The saint is Samuel Joseph Isaac Schereschewsky, a mouthful of a name and an extraordinary Christian. A Lithuanian Jew by birth, he was converted by English missionaries and moved to America in 1854 to study at Western Theological Seminary in Pittsburgh, Pennsylvania to be a Presbyterian minister. In 1856 he decided to become an Episcopalian and graduated from General Theological Seminary in New York in 1859.
After ordination, he responded to a call for missionaries to China and traveled to Shanghai and later Beijing. While there, his tremendous faculty for languages became evident as he both learned and translated the Bible and parts of the Prayer Book into Mandarin. He became Bishop of Shanghai in 1877 and began translating the Bible and other works into Wenli. Sadly, Schereschewsky became stricken with paralysis and he resigned in 1883 and returned to America. He went back to Shanghai in 1897 and continued his translation work despite only having the use of one finger on a partially crippled hand, which he used to type out, key by key, 2000 pages of the Bible in Wenli. He died in 1906 in Tokyo, Japan.
Four years before his death, he said, “I have sat in this chair for over twenty years. It seemed very hard at first. But God knew best.
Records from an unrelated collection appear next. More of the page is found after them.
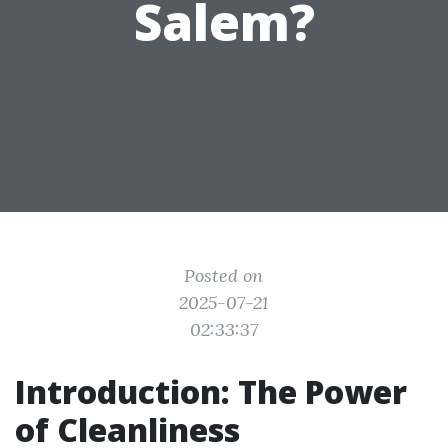
Salem?
Posted on
2025-07-21
02:33:37
Introduction: The Power
of Cleanliness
He kept me for the work for which I am best fitted.”
The Bible passage for today has this quote: “Then Jesus called the twelve together and gave them power and authority over all demons and to cure diseases, and he sent them out to proclaim the kingdom of God and to heal.” (Luke 9:1-2)
The commentator in Forward Day by Day rightly expressed his appreciation for the fact that Jesus so freely shared his capacity for healing with his disciples, and by extension the Church. Even those gravely afflicted, like Schereschewsky, have the capacity to do incredible things in the name of God, proclaim the Gospel, and heal the world in flesh and in spirit.